| Your assignment |
Gather from the listing below each line that includes the word "potenza", and copy it.
--- Records for this exercise Enclosed Below ---
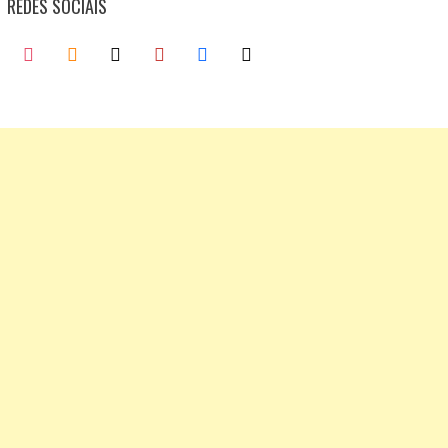
REDES SOCIAIS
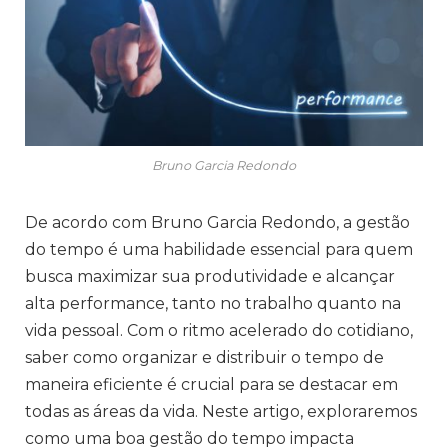
Bruno Garcia Redondo
De acordo com Bruno Garcia Redondo, a gestão
do tempo é uma habilidade essencial para quem
busca maximizar sua produtividade e alcançar
alta performance, tanto no trabalho quanto na
vida pessoal. Com o ritmo acelerado do cotidiano,
saber como organizar e distribuir o tempo de
maneira eficiente é crucial para se destacar em
todas as áreas da vida. Neste artigo, exploraremos
como uma boa gestão do tempo impacta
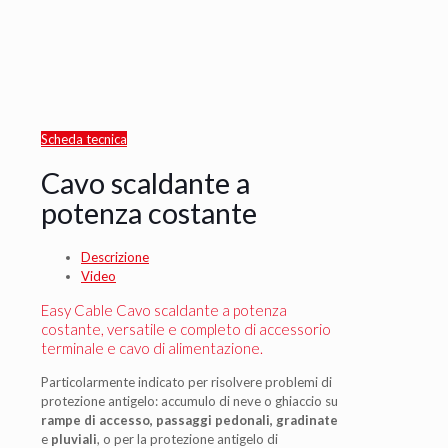
Scheda tecnica
Cavo scaldante a
potenza costante
Descrizione
Video
Easy Cable Cavo scaldante a potenza
costante, versatile e completo di accessorio
terminale e cavo di alimentazione.
Particolarmente indicato per risolvere problemi di
protezione antigelo: accumulo di neve o ghiaccio su
rampe di accesso, passaggi pedonali, gradinate
e
pluviali
, o per la protezione antigelo di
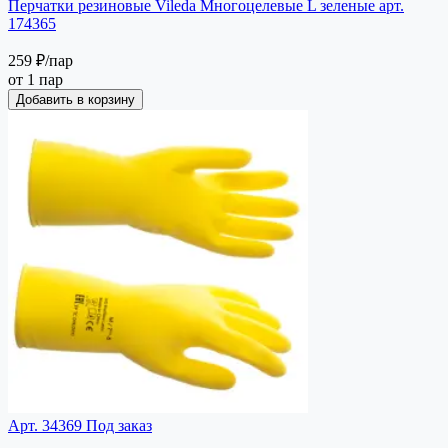
Перчатки резиновые Vileda Многоцелевые L зеленые арт.
174365
259 ₽
/пар
от 1 пар
Добавить в корзину
Арт. 34369
Под заказ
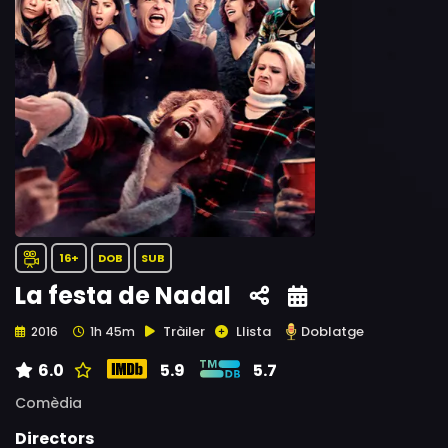
16+
DOB
SUB
La festa de Nadal
Tràiler
Llista
Doblatge
2016
1h 45m
6.0
5.9
5.7
Comèdia
Directors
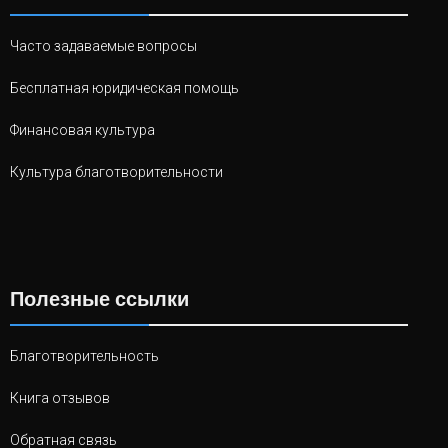
Часто задаваемые вопросы
Бесплатная юридическая помощь
Финансовая культура
Культура благотворительности
Полезные ссылки
Благотворительность
Книга отзывов
Обратная связь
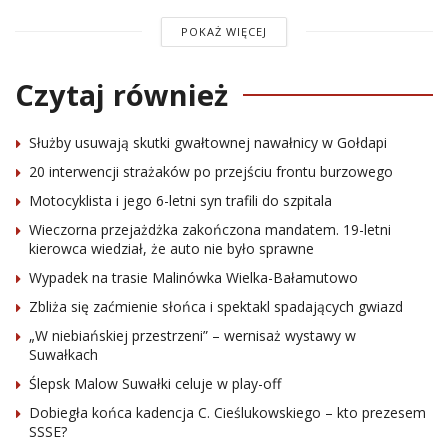
POKAŻ WIĘCEJ
Czytaj również
Służby usuwają skutki gwałtownej nawałnicy w Gołdapi
20 interwencji strażaków po przejściu frontu burzowego
Motocyklista i jego 6-letni syn trafili do szpitala
Wieczorna przejażdżka zakończona mandatem. 19-letni
kierowca wiedział, że auto nie było sprawne
Wypadek na trasie Malinówka Wielka-Bałamutowo
Zbliża się zaćmienie słońca i spektakl spadających gwiazd
„W niebiańskiej przestrzeni” – wernisaż wystawy w
Suwałkach
Ślepsk Malow Suwałki celuje w play-off
Dobiegła końca kadencja C. Cieślukowskiego – kto prezesem
SSSE?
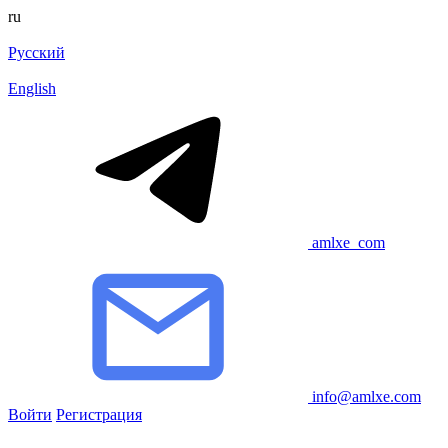
ru
Русский
English
amlxe_com
info@amlxe.com
Войти
Регистрация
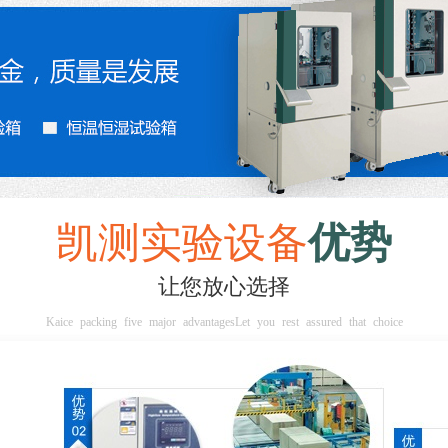
凯测实验设备
优势
让您放心选择
Kaice packing five major advantagesLet you rest assured that choice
--- End of Enclosed Records for this exercise ---
| Answer for the task |
potenza costante
Easy Cable Cavo scaldante a potenza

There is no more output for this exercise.